# Holiday RAOK?



## babysteps (Feb 9, 2009)

Would anyone be interested in contributing if I started a RAOK thread in the classified section? I'm sure a lot of us have an abundance of fish stuff that we never use and would be happy to have someone who needs/wants it to take it off our hands. 
For those that don't know what a RAOK is, it means Random Act Of Kindness. Meaning, anything you offer up in the thread, must be offered for just the cost of shipping only. Everyone will be limited to claiming 2 items at the most to make it fair. 
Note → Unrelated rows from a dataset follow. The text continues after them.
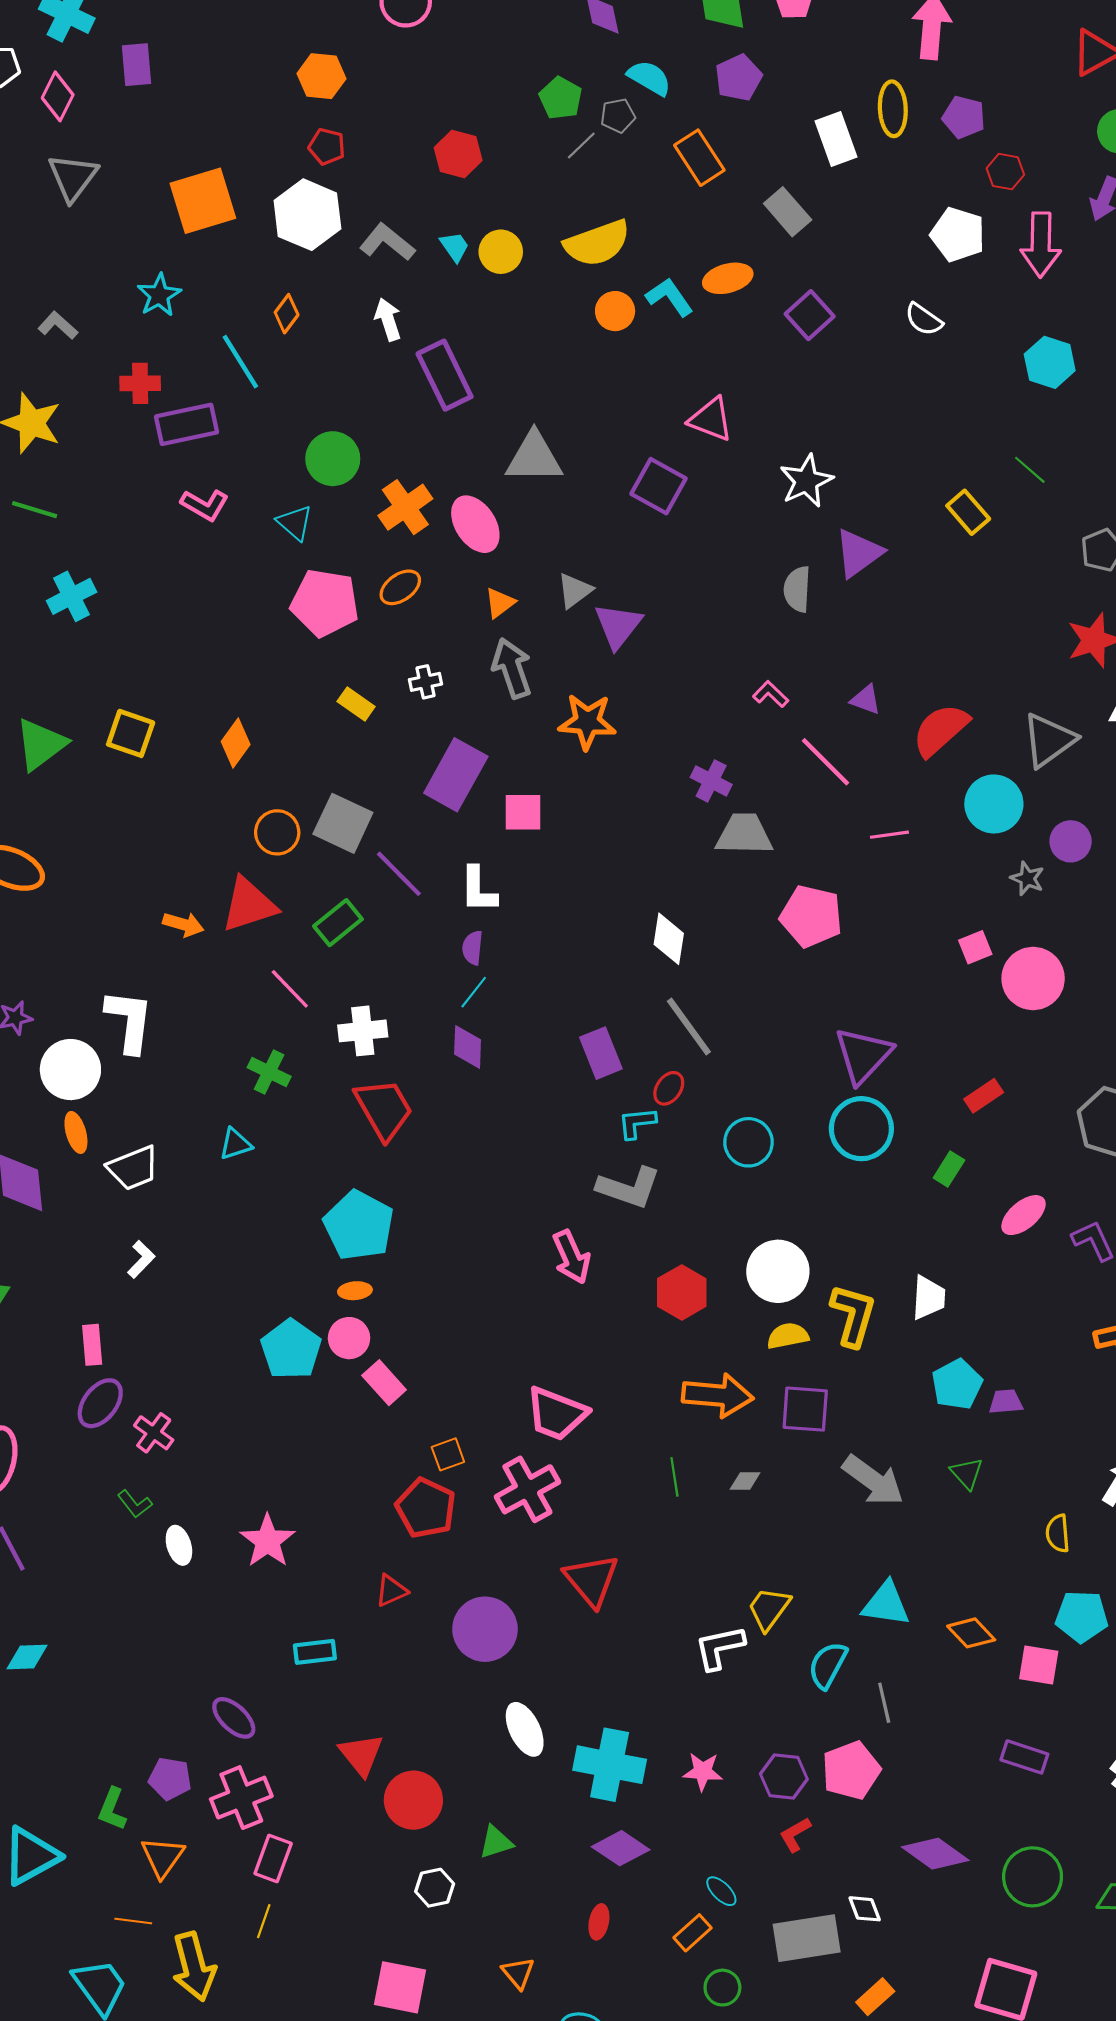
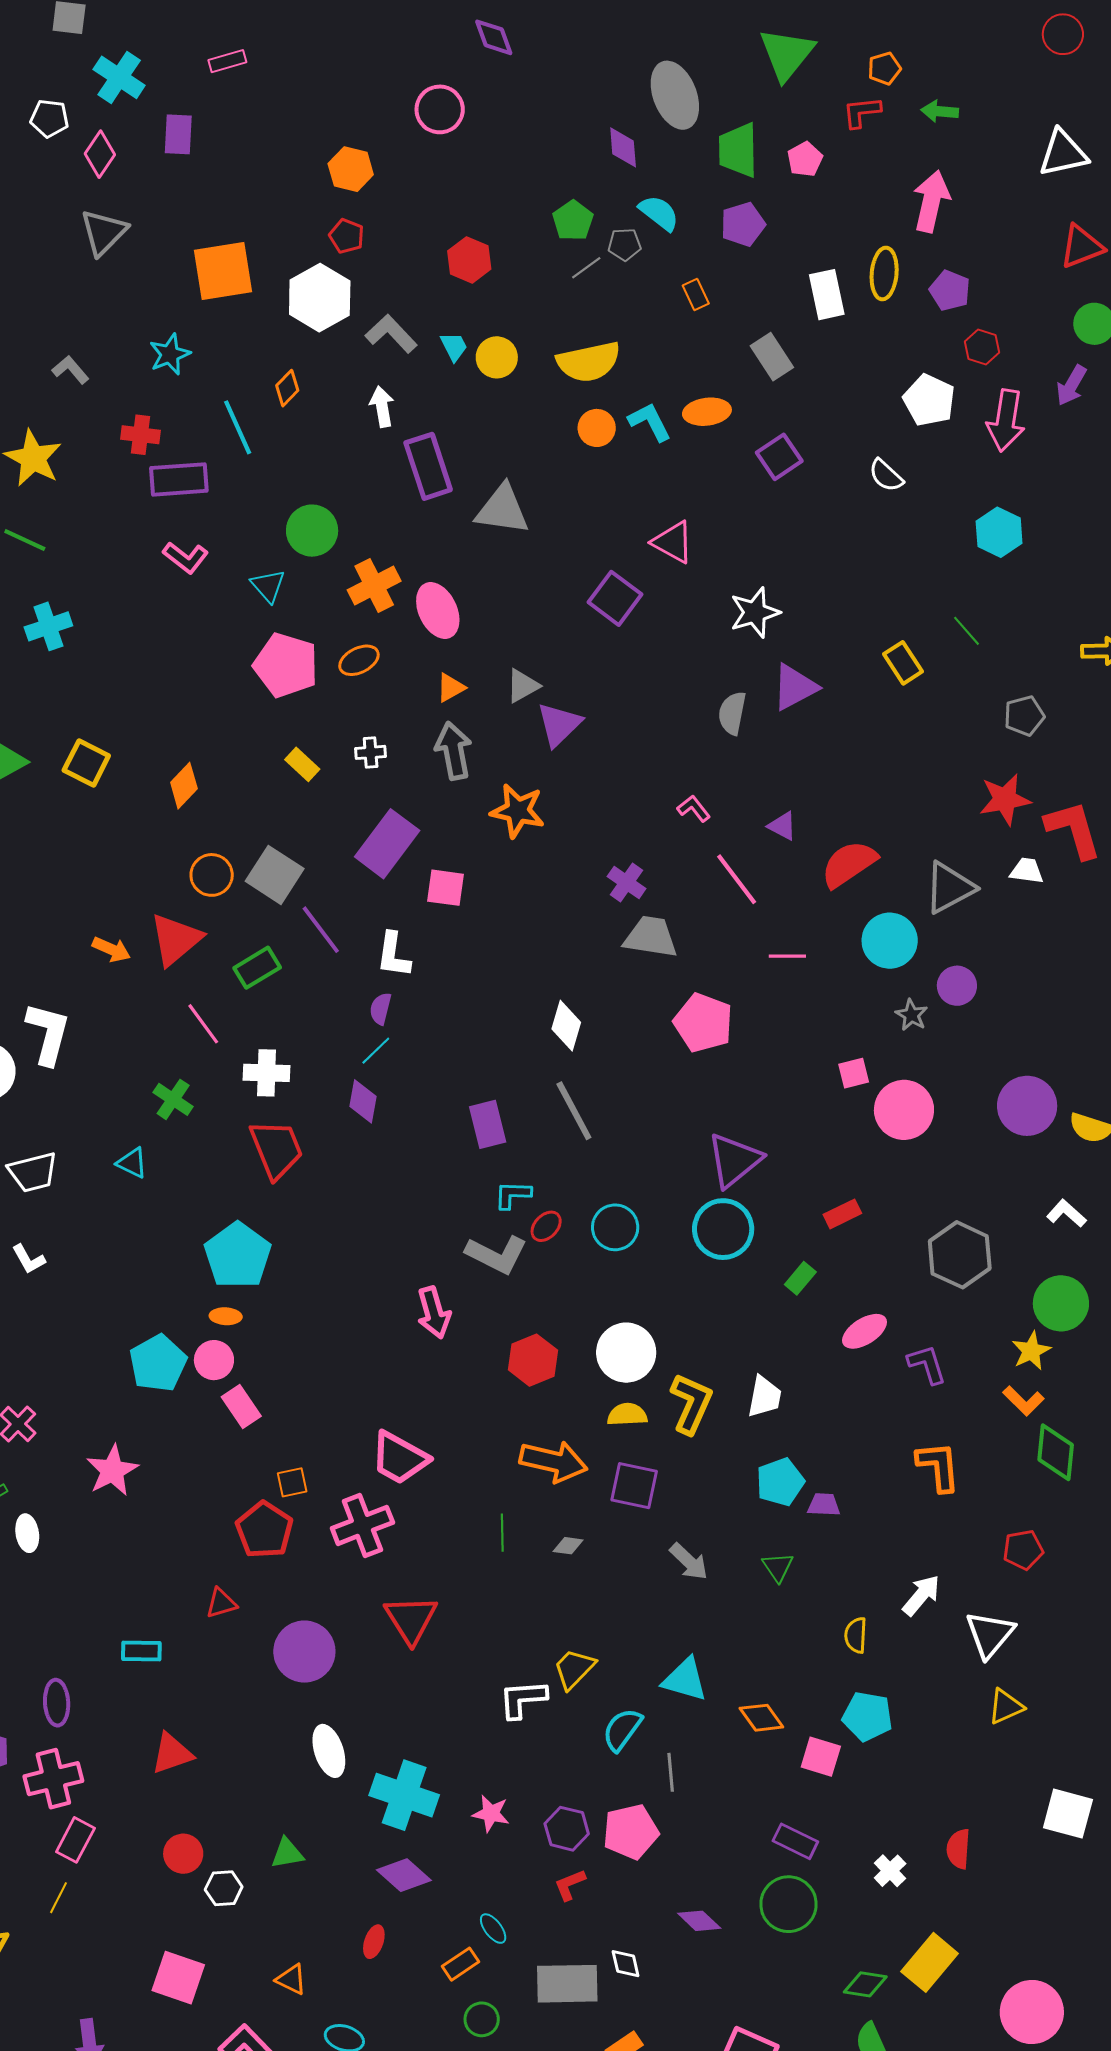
orange rectangle: (699, 158) -> (696, 295), size x0.6
gray triangle: (534, 458) -> (502, 510), moved
red triangle: (249, 905) -> (176, 939), turned -30
red ellipse: (669, 1088) -> (546, 1226), moved
cyan triangle: (235, 1144) -> (132, 1163), turned 36
white L-shape: (141, 1259) -> (29, 1259), turned 99
gray arrow: (873, 1480) -> (689, 1562), size x0.7
pink star: (268, 1541) -> (112, 1470), moved
purple ellipse: (234, 1718) -> (57, 1703), turned 36
red triangle: (361, 1754) -> (172, 1753), turned 42
red circle: (413, 1800) -> (183, 1854), moved, size x0.7
purple diamond: (935, 1854) -> (699, 1921), size x0.7
green circle: (1033, 1877) -> (788, 1904), moved
orange triangle: (518, 1973) -> (291, 1979), turned -32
So would everyone be interested in this?


----------



## Ciddian (Mar 15, 2006)

That sounds pretty awesome... I'd be up for that!


----------



## DaFishMan (Dec 19, 2006)

So you mean 'carry it forward'. I'll bite.

Item 1.
I have enough blue gravel (some green mixed in) to do a few inches depth in a 15 gal tank. It's in great shape and I washed it well. For the cost of a positive feedback, it's yours if you can pickup in Richmond Hill on a weeknight.

Maybe santa will throw me a.... tiny sample of fissidens fontanus or other fancy moss, or a red cherry shrimp.. LOL.


----------



## babysteps (Feb 9, 2009)

Ok, I posted the thread in the classified section. DaFishMan, if you could move your post over there, it will be easier to keep it all together in one thread.


----------